Please note that the preferred extension for C++ programs is .cc.

PATTERN RULES

We can define implicit rules by writing pattern rules. In a pattern rule, the target contains a % character. A % matches a non-empty string in the target. For example %.o matches any .o file. The sub-string matched by % is called the stem. For example, %.o matches scheduler.o and scheduler is the stem. In a rule, % refers to the same stem. So, if cc and gcc do not mean the same command on your system, you can ensure that gcc is used for compilation by writing the following pattern rule,

%.o: %.c
      gcc -c $< -o $@

$< and $@ are the automatic variables described earlier in this tutorial. $< refers to the first prerequisite while $@ refers to name of the target of the rule.
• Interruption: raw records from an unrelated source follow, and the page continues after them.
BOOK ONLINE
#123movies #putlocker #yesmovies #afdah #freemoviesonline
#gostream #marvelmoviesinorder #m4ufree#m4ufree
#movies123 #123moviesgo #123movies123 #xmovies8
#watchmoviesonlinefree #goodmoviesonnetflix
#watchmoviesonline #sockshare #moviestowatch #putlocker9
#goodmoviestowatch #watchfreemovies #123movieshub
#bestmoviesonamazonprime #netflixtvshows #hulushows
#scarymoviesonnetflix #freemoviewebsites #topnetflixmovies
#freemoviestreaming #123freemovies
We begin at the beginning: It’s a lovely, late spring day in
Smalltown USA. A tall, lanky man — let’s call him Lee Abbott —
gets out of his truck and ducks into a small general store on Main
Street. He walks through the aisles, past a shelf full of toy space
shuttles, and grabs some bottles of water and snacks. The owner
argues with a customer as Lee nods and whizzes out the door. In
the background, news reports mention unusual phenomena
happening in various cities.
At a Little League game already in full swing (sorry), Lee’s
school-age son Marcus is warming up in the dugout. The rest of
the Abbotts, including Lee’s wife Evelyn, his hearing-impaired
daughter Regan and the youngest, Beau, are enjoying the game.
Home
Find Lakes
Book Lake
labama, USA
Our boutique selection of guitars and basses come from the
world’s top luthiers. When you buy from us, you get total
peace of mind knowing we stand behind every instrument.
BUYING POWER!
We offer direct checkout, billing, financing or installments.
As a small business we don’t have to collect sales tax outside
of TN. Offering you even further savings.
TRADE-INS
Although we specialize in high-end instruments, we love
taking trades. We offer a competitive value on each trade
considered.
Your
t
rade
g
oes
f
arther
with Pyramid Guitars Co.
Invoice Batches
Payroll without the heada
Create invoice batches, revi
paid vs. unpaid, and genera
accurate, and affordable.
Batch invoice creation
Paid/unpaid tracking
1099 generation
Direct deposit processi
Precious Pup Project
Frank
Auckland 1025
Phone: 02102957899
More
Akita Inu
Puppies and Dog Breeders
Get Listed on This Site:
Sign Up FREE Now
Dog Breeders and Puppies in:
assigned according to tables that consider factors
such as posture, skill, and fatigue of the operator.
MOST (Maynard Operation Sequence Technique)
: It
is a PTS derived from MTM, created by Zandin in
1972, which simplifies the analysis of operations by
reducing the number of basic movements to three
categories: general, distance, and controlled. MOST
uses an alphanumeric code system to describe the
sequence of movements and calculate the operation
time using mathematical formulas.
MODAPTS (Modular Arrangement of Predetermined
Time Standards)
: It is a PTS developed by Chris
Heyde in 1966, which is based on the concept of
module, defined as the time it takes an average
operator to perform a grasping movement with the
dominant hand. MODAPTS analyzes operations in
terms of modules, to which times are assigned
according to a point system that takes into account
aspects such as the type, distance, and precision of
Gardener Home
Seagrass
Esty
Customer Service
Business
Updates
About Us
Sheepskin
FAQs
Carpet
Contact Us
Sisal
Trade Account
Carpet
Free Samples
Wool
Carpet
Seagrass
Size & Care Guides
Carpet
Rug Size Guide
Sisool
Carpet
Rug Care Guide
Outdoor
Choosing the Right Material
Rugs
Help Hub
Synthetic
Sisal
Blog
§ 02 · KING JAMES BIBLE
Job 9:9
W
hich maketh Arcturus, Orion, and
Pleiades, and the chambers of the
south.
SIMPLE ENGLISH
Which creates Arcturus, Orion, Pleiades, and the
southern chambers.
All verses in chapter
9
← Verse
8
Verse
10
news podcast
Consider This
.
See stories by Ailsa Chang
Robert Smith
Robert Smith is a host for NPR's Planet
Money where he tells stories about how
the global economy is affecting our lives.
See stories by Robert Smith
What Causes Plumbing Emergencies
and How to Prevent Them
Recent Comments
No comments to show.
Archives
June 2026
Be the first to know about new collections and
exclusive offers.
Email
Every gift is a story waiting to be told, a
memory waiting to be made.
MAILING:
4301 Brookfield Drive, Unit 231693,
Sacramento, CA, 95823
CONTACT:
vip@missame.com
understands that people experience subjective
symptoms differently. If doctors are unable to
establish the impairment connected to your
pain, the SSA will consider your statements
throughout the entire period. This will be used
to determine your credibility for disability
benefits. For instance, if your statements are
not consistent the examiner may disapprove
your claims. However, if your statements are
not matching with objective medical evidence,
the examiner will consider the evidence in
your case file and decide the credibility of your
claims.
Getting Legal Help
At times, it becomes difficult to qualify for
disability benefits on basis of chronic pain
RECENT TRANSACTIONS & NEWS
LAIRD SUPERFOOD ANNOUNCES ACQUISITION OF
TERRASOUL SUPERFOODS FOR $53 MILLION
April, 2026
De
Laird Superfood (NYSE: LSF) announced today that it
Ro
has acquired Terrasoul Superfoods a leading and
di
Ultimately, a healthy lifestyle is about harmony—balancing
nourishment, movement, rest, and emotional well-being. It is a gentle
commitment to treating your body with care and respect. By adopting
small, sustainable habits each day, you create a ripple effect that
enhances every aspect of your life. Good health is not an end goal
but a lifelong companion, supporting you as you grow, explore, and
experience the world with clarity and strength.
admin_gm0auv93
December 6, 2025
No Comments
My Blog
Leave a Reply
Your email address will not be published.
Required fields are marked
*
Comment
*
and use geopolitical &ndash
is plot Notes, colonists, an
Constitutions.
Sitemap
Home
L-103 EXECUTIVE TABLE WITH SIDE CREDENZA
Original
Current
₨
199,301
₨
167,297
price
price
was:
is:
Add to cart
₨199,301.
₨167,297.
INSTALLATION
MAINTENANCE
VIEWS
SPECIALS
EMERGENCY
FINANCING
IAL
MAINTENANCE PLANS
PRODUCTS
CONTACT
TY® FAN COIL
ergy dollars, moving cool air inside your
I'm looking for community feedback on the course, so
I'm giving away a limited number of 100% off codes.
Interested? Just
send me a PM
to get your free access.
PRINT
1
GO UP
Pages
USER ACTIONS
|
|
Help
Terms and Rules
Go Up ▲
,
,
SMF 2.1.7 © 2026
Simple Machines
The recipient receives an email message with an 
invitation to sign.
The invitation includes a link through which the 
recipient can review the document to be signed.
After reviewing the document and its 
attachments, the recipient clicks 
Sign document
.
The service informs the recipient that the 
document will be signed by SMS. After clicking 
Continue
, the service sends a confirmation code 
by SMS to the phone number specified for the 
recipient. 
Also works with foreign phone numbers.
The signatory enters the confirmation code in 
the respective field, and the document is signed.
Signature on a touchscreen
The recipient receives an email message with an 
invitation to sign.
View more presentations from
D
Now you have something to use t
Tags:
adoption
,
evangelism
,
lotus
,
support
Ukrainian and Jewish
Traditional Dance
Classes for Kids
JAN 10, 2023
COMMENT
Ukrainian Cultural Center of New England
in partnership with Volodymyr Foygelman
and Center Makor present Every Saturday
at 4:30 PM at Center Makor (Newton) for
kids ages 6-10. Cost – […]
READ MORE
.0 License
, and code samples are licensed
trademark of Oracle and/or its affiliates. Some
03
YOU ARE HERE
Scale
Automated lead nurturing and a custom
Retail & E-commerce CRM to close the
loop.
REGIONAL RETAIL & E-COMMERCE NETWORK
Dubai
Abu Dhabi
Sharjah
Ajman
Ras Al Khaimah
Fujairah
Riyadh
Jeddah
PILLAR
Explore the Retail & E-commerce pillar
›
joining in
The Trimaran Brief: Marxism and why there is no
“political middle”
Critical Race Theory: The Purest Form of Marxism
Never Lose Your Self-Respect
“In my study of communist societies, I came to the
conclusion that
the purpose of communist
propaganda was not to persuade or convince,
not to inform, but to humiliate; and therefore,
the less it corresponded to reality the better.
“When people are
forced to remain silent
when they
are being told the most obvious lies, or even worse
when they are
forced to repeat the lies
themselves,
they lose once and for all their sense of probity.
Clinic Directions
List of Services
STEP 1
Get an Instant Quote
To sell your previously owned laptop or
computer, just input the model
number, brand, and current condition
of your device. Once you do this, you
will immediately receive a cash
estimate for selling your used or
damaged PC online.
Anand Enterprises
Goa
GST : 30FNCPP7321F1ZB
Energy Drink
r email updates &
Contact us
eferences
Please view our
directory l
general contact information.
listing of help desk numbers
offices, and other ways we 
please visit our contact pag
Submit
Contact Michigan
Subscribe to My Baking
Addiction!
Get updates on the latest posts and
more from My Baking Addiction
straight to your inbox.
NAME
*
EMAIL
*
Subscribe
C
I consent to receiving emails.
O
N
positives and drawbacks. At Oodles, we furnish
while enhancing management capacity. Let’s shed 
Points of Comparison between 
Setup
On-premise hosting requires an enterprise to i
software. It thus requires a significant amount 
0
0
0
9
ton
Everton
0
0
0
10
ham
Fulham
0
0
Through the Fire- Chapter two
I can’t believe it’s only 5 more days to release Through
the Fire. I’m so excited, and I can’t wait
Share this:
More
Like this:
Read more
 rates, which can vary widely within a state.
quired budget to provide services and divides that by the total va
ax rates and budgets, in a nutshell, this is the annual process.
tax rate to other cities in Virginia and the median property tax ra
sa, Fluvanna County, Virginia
This is the rule for building any .o file from .c file. And the complete makefile incorporating the pattern rule is,

#
# makefile
#

OBJECTS = scheduler_app.o scheduler.o linklist.o
%.o: %.c
        gcc -c $< -o $@

scheduler-app: $(OBJECTS)
         gcc $(OBJECTS) -o scheduler_app

scheduler.o: scheduler.h
linklist.o: linklist.h
scheduler_app.o: scheduler.h

.PHONY: clean
clean:
        rm *.o scheduler_app

REFERENCE

1. Richard M. Stallman, Roland McGrath, Paul D. Smith, GNU Make - A Program for Directing Recompilation, Free Software Foundation, GNU make Version 3.81, April 2006.